Neuroimmune Interaction in the Somatic Tissues:
  • In the musculotendinous tissues, the role of the immune system is to phagocytose injured cells. The release of immune mediators sensitize the primary afferent terminals and increase vascular permeability. Typically, these are short-lived, reversible markers of acute inflammation but if the tissue does not have the opportunity to complete the healing process, persistent/chronic inflammation may develop (30).
  • At the cellular level, chronic inflammation is characterized by the prolonged presence of macrophages in/around tissues, which may contribute to secondary tissue damage.
  • In animal studies, the prolonged presence of inflammatory cytokines can lead to the production of an even greater number of cytokines and chemokines, increase the permeability of vessel walls, promote fibrosis and sensitize primary afferent terminals (increasing pain) (31-33). It is also possible that inflammatory cytokines can enter the blood stream and lead to systemic inflammatory effects, tissue damage and pain hypersensitivity (31). The pain-related neuropeptide, substance P, is produced by both neurons and peripheral immune cells, and can be linked to peripheral immune responses, central sensitization and enhanced pain behaviours in animals, though further research regarding its effects on humans is required. It is possible that substance P release may impact structural changes in back muscles of those with LBP (though this data is not yet published).
  • Peripheral immune system changes have possible relevance regarding the sensorimotor control of the spine. Sensitization decreases the threshold for nociceptor discharge (32) and may lead to increased muscle guarding. Tissue changes are also likely to impact muscle control and may limit or distort movement. Exercise can theoretically impact immune system activity and reverse tissue changes, however, the appropriate time course and movement specifics must be carefully determined.
Brain and Peripheral Tissue Interaction:
  • Mouse models have suggested that age-related intervertebral disc (IVD) degeneration increases disc innervation loss of disc height, muscle inflammation, sensory neuron plasticity and neuroinflammation in the spinal cord, which may contribute to chronic LBP (34-37). Interestingly, providing animals with a running wheel for several months attenuated behavioural indices of pain and histological/biochemical signs of disc pathology (unpublished data).
  • If peripheral structures such as the IVD contribute to chronic LBP, and the brains of those who have chronic pain are different from pain-free controls, it is important to consider whether chronic pain drives brain changes, or if there may be cortical features that could predispose one to chronic pain. In rats, it appears that peripheral input drove CNS pathology, however future research is required. In humans, subjects with chronic LBP underwent functional MRI, and changes in the prefrontal cortex and function both improved as subjects reported improvement in pain and disability (38,39). In contrast, in another study of subjects with chronic LBP, subjects who responded well to conservative treatment did not demonstrate any gray matter morphological changes (40). Further research is required.
  • Peripheral nociceptive input mediated by suboptimal sensorimotor control of the spine can cause and maintain maladaptive brain structural and functional changes. Combination of pharmacological and nonpharmacological interventions that target peripheral inputs from the spine and pathological CNS plasticity should be considered.

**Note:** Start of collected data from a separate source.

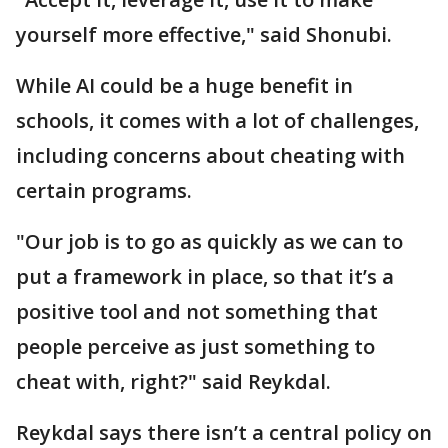
yourself more effective," said Shonubi.
While AI could be a huge benefit in
schools, it comes with a lot of challenges,
including concerns about cheating with
certain programs.
"Our job is to go as quickly as we can to
put a framework in place, so that it’s a
positive tool and not something that
people perceive as just something to
cheat with, right?" said Reykdal.
Reykdal says there isn’t a central policy on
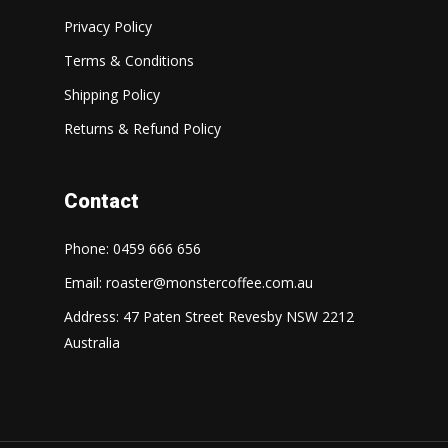
Privacy Policy
Terms & Conditions
Shipping Policy
Returns & Refund Policy
Contact
Phone: 0459 666 656
Email:
roaster@monstercoffee.com.au
Address: 47 Paten Street Revesby NSW 2212
Australia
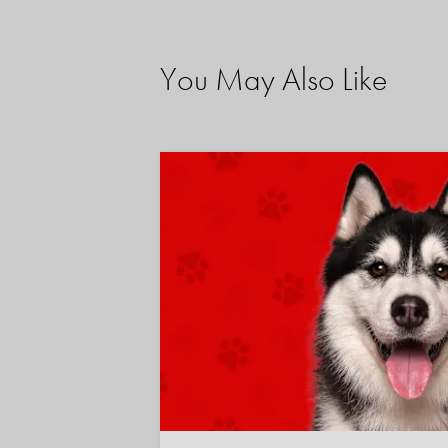
You May Also Like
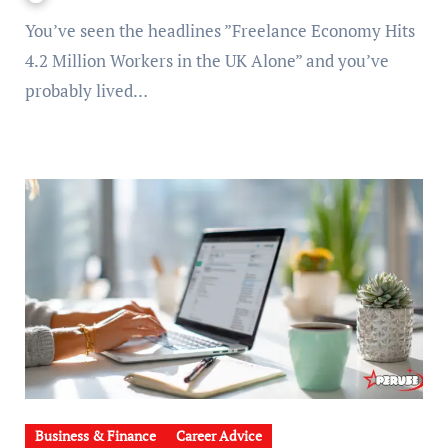
You’ve seen the headlines ”Freelance Economy Hits
4.2 Million Workers in the UK Alone” and you’ve
probably lived…
Business & Finance
Career Advice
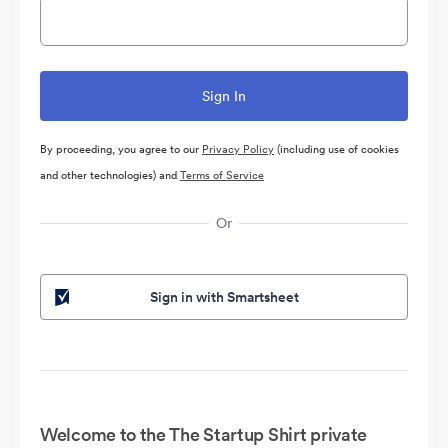
By proceeding, you agree to our
Privacy Policy
(including use of cookies
and other technologies) and
Terms of Service
Or
Sign in with Smartsheet
Welcome to the The Startup Shirt private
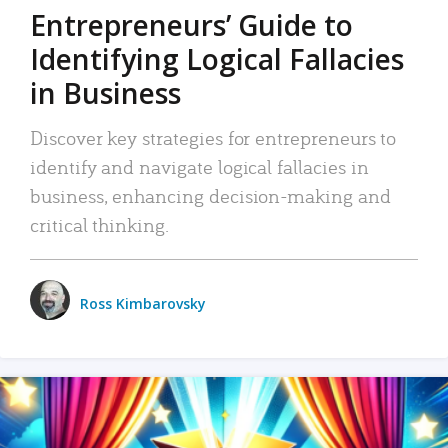
Entrepreneurs’ Guide to
Identifying Logical Fallacies
in Business
Discover key strategies for entrepreneurs to
identify and navigate logical fallacies in
business, enhancing decision-making and
critical thinking.
Ross Kimbarovsky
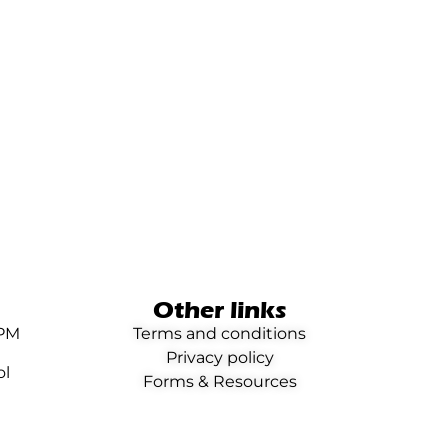
Other links
0PM
Terms and conditions
Privacy policy
ol
Forms & Resources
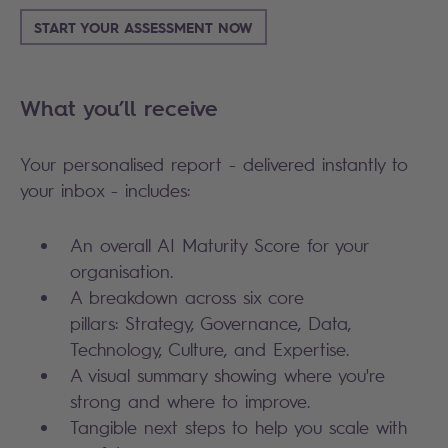
START YOUR ASSESSMENT NOW
What you’ll receive
Your personalised report - delivered instantly to
your inbox - includes:
An overall AI Maturity Score for your
organisation.
A breakdown across six core
pillars: Strategy, Governance, Data,
Technology, Culture, and Expertise.
A visual summary showing where you're
strong and where to improve.
Tangible next steps to help you scale with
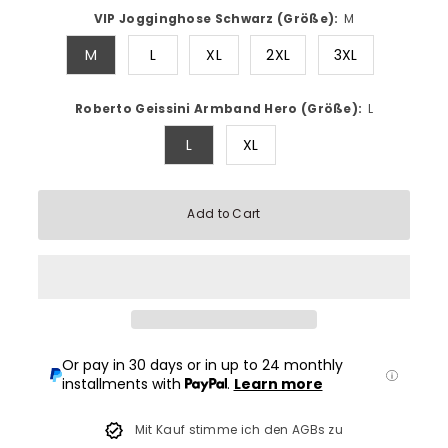
VIP Jogginghose Schwarz (Größe):
M
M
L
XL
2XL
3XL
Roberto Geissini Armband Hero (Größe):
L
L
XL
Add to Cart
Or pay in 30 days or in up to 24 monthly
installments with
.
Learn more
Mit Kauf stimme ich den AGBs zu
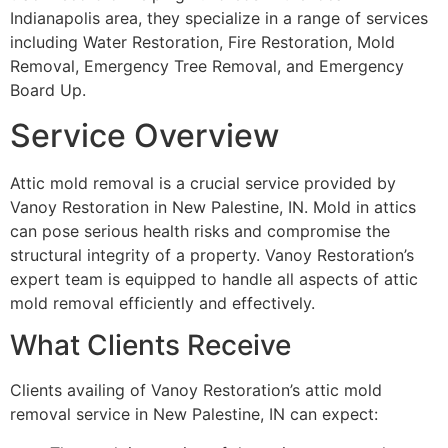
Indianapolis area, they specialize in a range of services
including Water Restoration, Fire Restoration, Mold
Removal, Emergency Tree Removal, and Emergency
Board Up.
Service Overview
Attic mold removal is a crucial service provided by
Vanoy Restoration in New Palestine, IN. Mold in attics
can pose serious health risks and compromise the
structural integrity of a property. Vanoy Restoration’s
expert team is equipped to handle all aspects of attic
mold removal efficiently and effectively.
What Clients Receive
Clients availing of Vanoy Restoration’s attic mold
removal service in New Palestine, IN can expect:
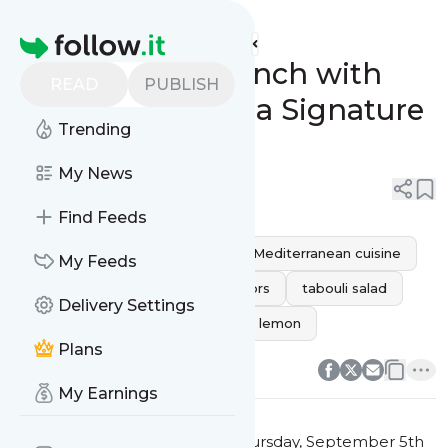
Habibi Shawarma's
Feed
Homepage
Revamp Your Lunch with
READ
PUBLISH
Habibi Shawarma Signature
Trending
Tabouli Salad!
My News
0
0
Find Feeds
fresh salad
healthy lunch
Mediterranean cuisine
My Feeds
Signature Dish
authentic flavors
tabouli salad
Delivery Settings
Habibi Shawarma
parsley and lemon
0
0
Plans
My Earnings
This message was published
Thursday, September 5th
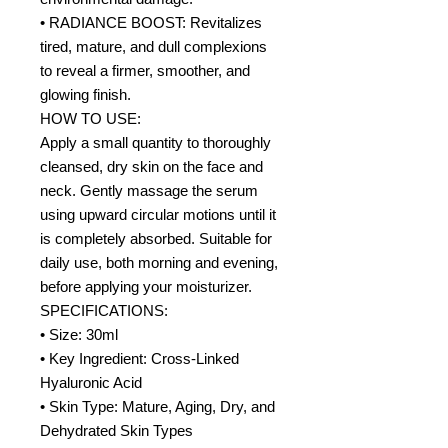
• RADIANCE BOOST: Revitalizes
tired, mature, and dull complexions
to reveal a firmer, smoother, and
glowing finish.
HOW TO USE:
Apply a small quantity to thoroughly
cleansed, dry skin on the face and
neck. Gently massage the serum
using upward circular motions until it
is completely absorbed. Suitable for
daily use, both morning and evening,
before applying your moisturizer.
SPECIFICATIONS:
• Size: 30ml
• Key Ingredient: Cross-Linked
Hyaluronic Acid
• Skin Type: Mature, Aging, Dry, and
Dehydrated Skin Types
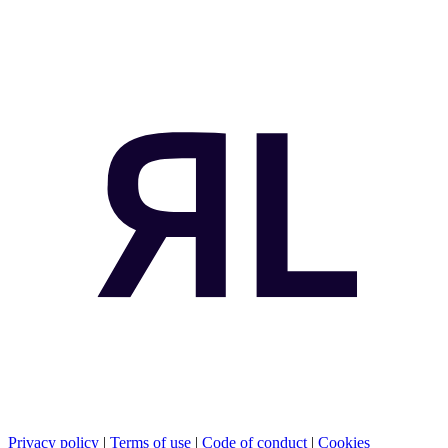
Privacy policy
|
Terms of use
|
Code of conduct
|
Cookies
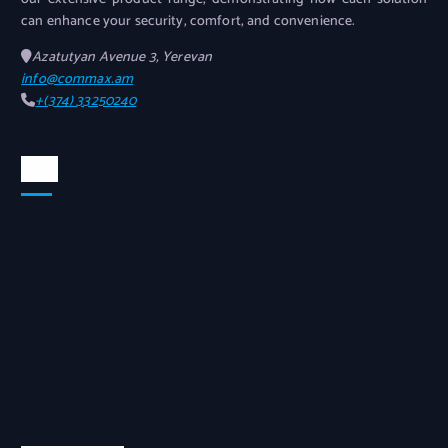
can enhance your security, comfort, and convenience.
Azatutyan Avenue 3, Yerevan
info@commax.am
+(374) 33250240
Map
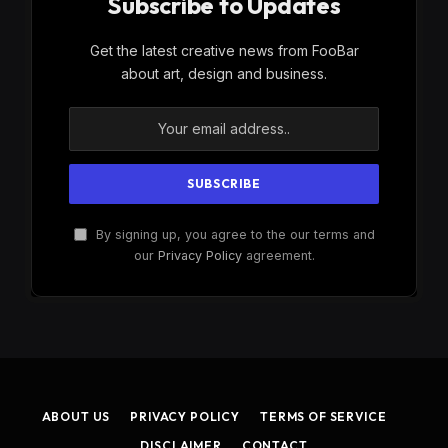
Subscribe to Updates
Get the latest creative news from FooBar
about art, design and business.
By signing up, you agree to the our terms and
our
Privacy Policy
agreement.
ABOUT US
PRIVACY POLICY
TERMS OF SERVICE
DISCLAIMER
CONTACT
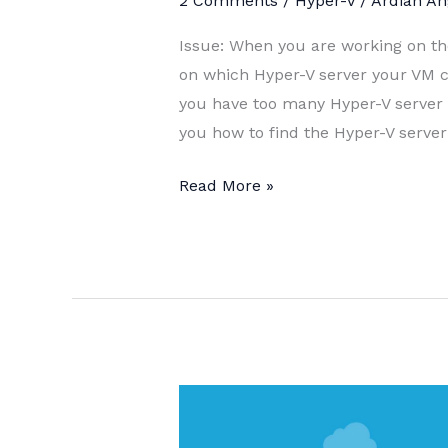
2 Comments
/
Hyper-V
/
Ardian An
Issue: When you are working on t
on which Hyper-V server your VM cu
you have too many Hyper-V server or
you how to find the Hyper-V serve
Find
Read More »
Hyper-
V
where
the
VM
hosted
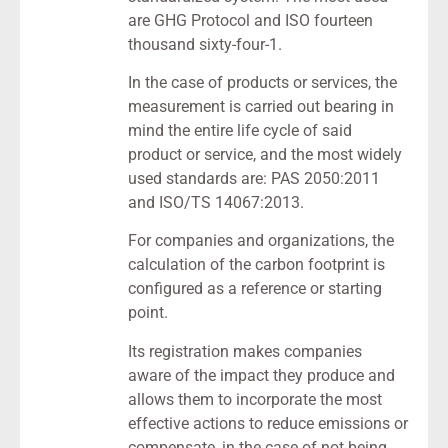
are GHG Protocol and ISO fourteen
thousand sixty-four-1.
In the case of products or services, the
measurement is carried out bearing in
mind the entire life cycle of said
product or service, and the most widely
used standards are: PAS 2050:2011
and ISO/TS 14067:2013.
For companies and organizations, the
calculation of the carbon footprint is
configured as a reference or starting
point.
Its registration makes companies
aware of the impact they produce and
allows them to incorporate the most
effective actions to reduce emissions or
compensate, in the case of not being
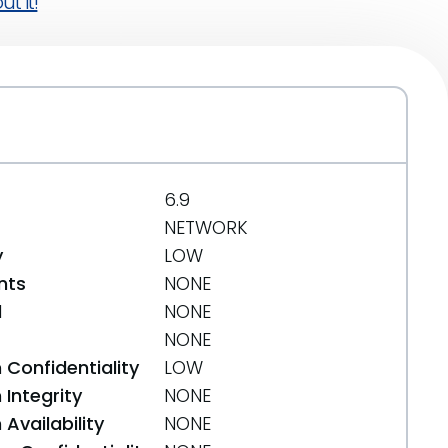
t it!
6.9
NETWORK
y
LOW
nts
NONE
d
NONE
NONE
 Confidentiality
LOW
Integrity
NONE
Availability
NONE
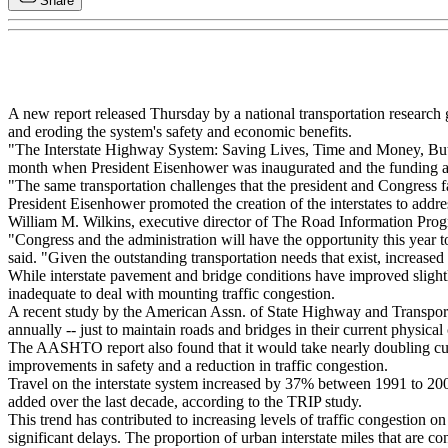
Share
A new report released Thursday by a national transportation research g
and eroding the system's safety and economic benefits.
"The Interstate Highway System: Saving Lives, Time and Money, But In
month when President Eisenhower was inaugurated and the funding a
"The same transportation challenges that the president and Congress fa
President Eisenhower promoted the creation of the interstates to addre
William M. Wilkins, executive director of The Road Information Pro
"Congress and the administration will have the opportunity this year t
said. "Given the outstanding transportation needs that exist, increased 
While interstate pavement and bridge conditions have improved slightly
inadequate to deal with mounting traffic congestion.
A recent study by the American Assn. of State Highway and Transport
annually -- just to maintain roads and bridges in their current physical
The AASHTO report also found that it would take nearly doubling curre
improvements in safety and a reduction in traffic congestion.
Travel on the interstate system increased by 37% between 1991 to 2001
added over the last decade, according to the TRIP study.
This trend has contributed to increasing levels of traffic congestion on
significant delays. The proportion of urban interstate miles that are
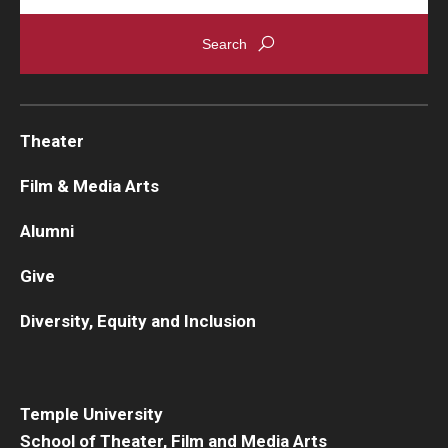
Theater
Film & Media Arts
Alumni
Give
Diversity, Equity and Inclusion
Temple University
School of Theater, Film and Media Arts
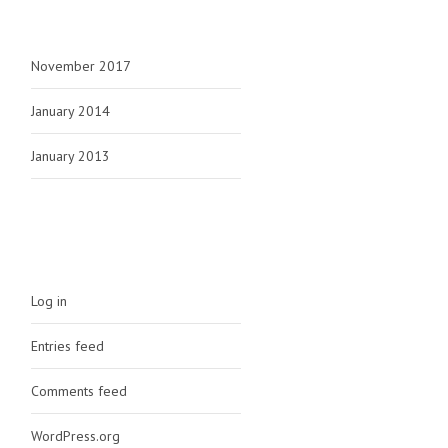
ARCHIVES
November 2017
January 2014
January 2013
META
Log in
Entries feed
Comments feed
WordPress.org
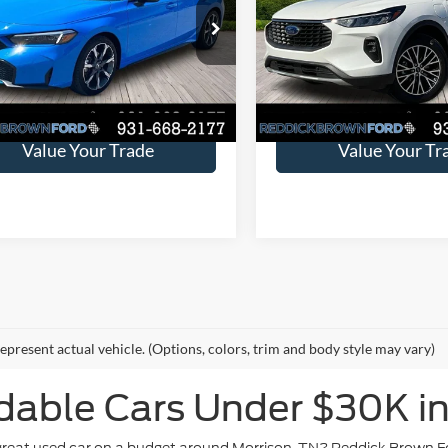
ng
Price Drop
ve:
$3,228
You Save:
e Drop
VIN:
1FMCU0E11RUB57475
St
9XFL4H93SE000113
Stock:
6T128A
5,931 mi
Available
Request Sales Price
Request Sales P
63,804 mi
Ext.
Int.
ble
Value Your Trade
Value Your Tr
epresent actual vehicle. (Options, colors, trim and body style may vary)
dable Cars Under $30K in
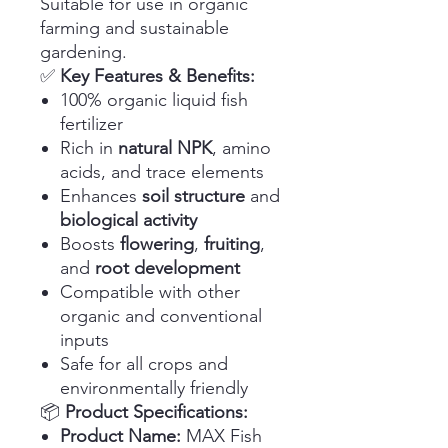
Suitable for use in organic
farming and sustainable
gardening.
✅
Key Features & Benefits:
100% organic liquid fish
fertilizer
Rich in
natural NPK
, amino
acids, and trace elements
Enhances
soil structure
and
biological activity
Boosts
flowering
,
fruiting
,
and
root development
Compatible with other
organic and conventional
inputs
Safe for all crops and
environmentally friendly
📦
Product Specifications:
Product Name:
MAX Fish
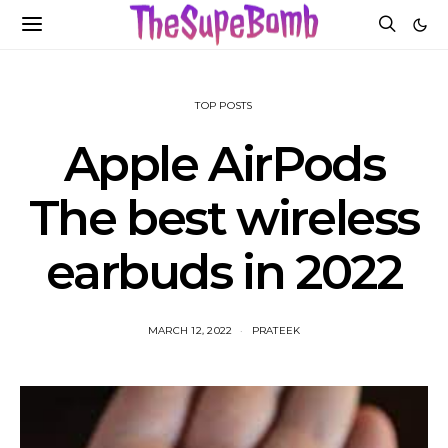
TOP POSTS
Apple AirPods
The best wireless
earbuds in 2022
MARCH 12, 2022
PRATEEK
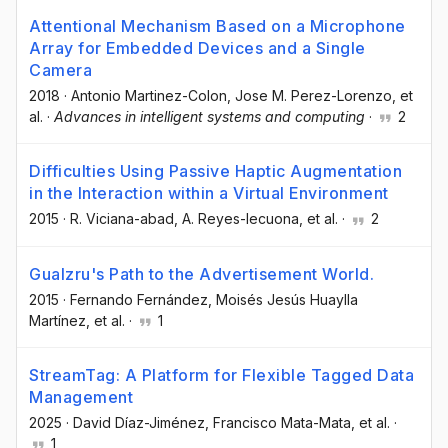
Attentional Mechanism Based on a Microphone
Array for Embedded Devices and a Single
Camera
2018
·
Antonio Martinez-Colon
, Jose M. Perez-Lorenzo
, et
al.
·
Advances in intelligent systems and computing
·
2
Difficulties Using Passive Haptic Augmentation
in the Interaction within a Virtual Environment
2015
·
R. Viciana-abad
, A. Reyes-lecuona
, et al.
·
2
Gualzru's Path to the Advertisement World.
2015
·
Fernando Fernández
, Moisés Jesús Huaylla
Martínez
, et al.
·
1
StreamTag: A Platform for Flexible Tagged Data
Management
2025
·
David Díaz-Jiménez
, Francisco Mata-Mata
, et al.
·
1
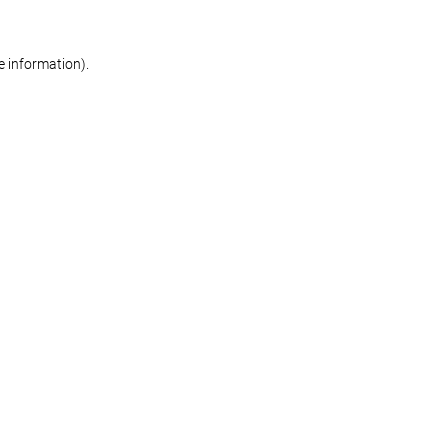
re information)
.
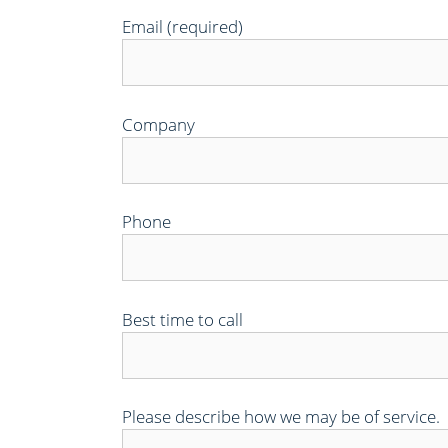
Email (required)
Company
Phone
Best time to call
Please describe how we may be of service.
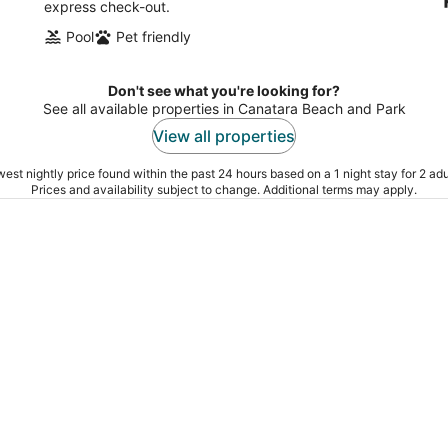
express check-out.
Pool
Pet friendly
Don't see what you're looking for?
See all available properties in Canatara Beach and Park
View all properties
est nightly price found within the past 24 hours based on a 1 night stay for 2 adu
Prices and availability subject to change. Additional terms may apply.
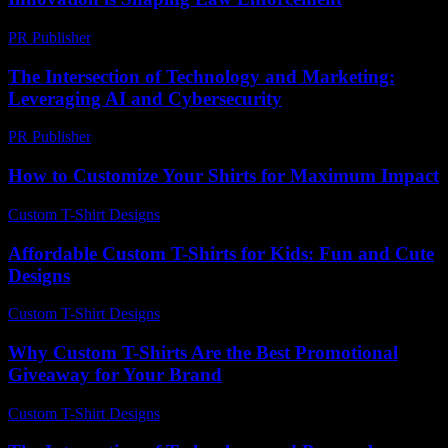
PR Publisher
-
February 21, 2026
The Intersection of Technology and Marketing:
Leveraging AI and Cybersecurity
PR Publisher
-
February 18, 2026
How to Customize Your Shirts for Maximum Impact
Custom T-Shirt Designs
-
July 29, 2026
Affordable Custom T-Shirts for Kids: Fun and Cute
Designs
Custom T-Shirt Designs
-
May 10, 2026
Why Custom T-Shirts Are the Best Promotional
Giveaway for Your Brand
Custom T-Shirt Designs
-
August 6, 2026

Clinical Application & Conclusions:

This body of literature is in its early stages, however, this commentary summarized the impact of biological processes on the pain experience and sensorimotor control. It highlighted the importance of considering targeted interventions to address both peripheral input and CNS plastic changes and identified the potential opportunity for exercise therapy to impact pain. Importantly however, the authors identified that further research is required before identifying specific clinical recommendations.

Study Methods:

This was a clinical commentary that did not report methodology.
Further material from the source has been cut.